I'm not, unfortunately, a Harry Potter fan. It's not that I don't like the lad, I just don't care. I'm a Harry Potter agnostic.
So what's an agnostic to read these days?
The Guardian's book section has a cover story about Christian fiction that's worth reading, if only for explanations like this:
More tellingly, its stark black-and-white morality and its bromides about "healing" address two fundamental American concerns: the need for certainty and for closure (note the vast success - within both the Christian and secular public - of a novel such as Alice Sebold's The Lovely Bones, with its comforting depiction of the sweet hereafter).
If Christ-lit and kid-lit aren't your thing, how about the much-maligned chick-lit? Booksquare defends the genre, written, incidentally, by, for, and about women, and maligned by the same.
Now
don’t get us wrong.
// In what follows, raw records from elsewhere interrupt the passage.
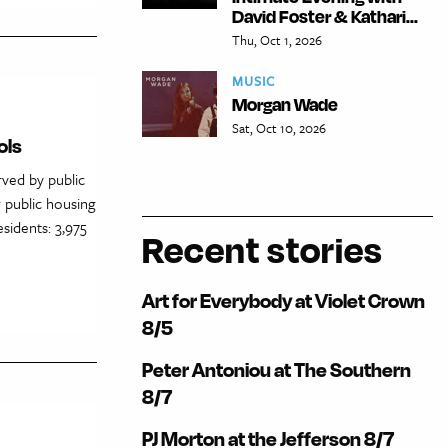
David Foster & Kathari...
Thu, Oct 1, 2026
MUSIC
Morgan Wade
Sat, Oct 10, 2026
ols
rved by public
 public housing
sidents: 3,975
Recent stories
Art for Everybody at Violet Crown
8/5
Peter Antoniou at The Southern
8/7
PJ Morton at the Jefferson 8/7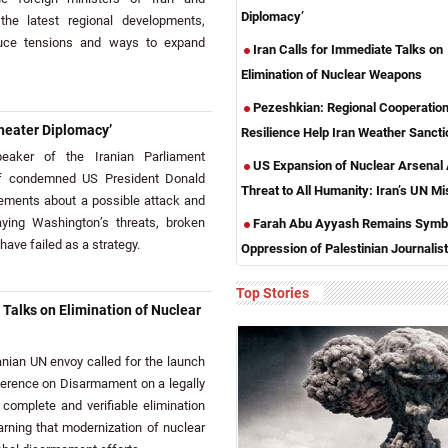
Diplomacy’
the latest regional developments,
educe tensions and ways to expand
Iran Calls for Immediate Talks on
Elimination of Nuclear Weapons
Pezeshkian: Regional Cooperation
heater Diplomacy’
Resilience Help Iran Weather Sancti
aker of the Iranian Parliament
US Expansion of Nuclear Arsenal
 condemned US President Donald
Threat to All Humanity: Iran’s UN Mi
tements about a possible attack and
aying Washington’s threats, broken
Farah Abu Ayyash Remains Symbo
ave failed as a strategy.
Oppression of Palestinian Journalis
Top Stories
 Talks on Elimination of Nuclear
ian UN envoy called for the launch
ference on Disarmament on a legally
 complete and verifiable elimination
rning that modernization of nuclear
We love elitism, so much so that we practice it
wherever and whenever we can. The statement does, however, beg the
question — is it true that the New York Times does not review chicklit
because it sucks? Does the NYT refuse to review other books that suck,
or just this particular genre? If that is the case, then, wow, those
editors must have had one fun policy and procedures meeting. We imagine
the following inserted into the manual:
Section 6, Paragraph 7: The New
York Times Book Review (”NYTBR”) will not publish reviews of any novels
that fall into the genre of “chicklit.” For the purposes of this
paragraph, the genre will be defined as the following:
1. The cover
contains shades of pink, blue, green, or anything in the pastel family.
Books with covers depicting shoes, purses, hats, or female figures
(except those reminiscent of classical sculpture) will also be defined
as chicklit.
2. The narrator or protagonist does not possess a Y
chromosome.
3. The character(s) experience difficulties with romantic
relationships, work, parents, or airline attendants.
4. The author is
female or knows a female.
Note: When applying subsection 4, use only
the best available information.
Also, thanks to Booksquare, (go read the comments for the great stuff) I've discovered my next beach read: The Thin Pink Line, by Lauren Baratz-Logsted. Faking a pregnancy never sounded like so much fun.
But where are all the women crime fiction writers?
Normally I sympathize with any author who experiences declining book sales. But not this one.
Do real writers blog? Tom Dolby answers:
As a novelist, so much of my
interior life is already exposed -- when a book of mine is published,
I'm giving my readers eight or 12 or 24 hours of myself -- that to give
up that essential energy and put it all online would be to spill some
of the blood that fuels my work. For now, I want to experience at least
part of my world privately, to let my ideas percolate in my imagination
before they make their way to the printed page or the screen.
Can't help but agree.
And that's enough of my blood for now. Check back tomorrow for fresh platelets.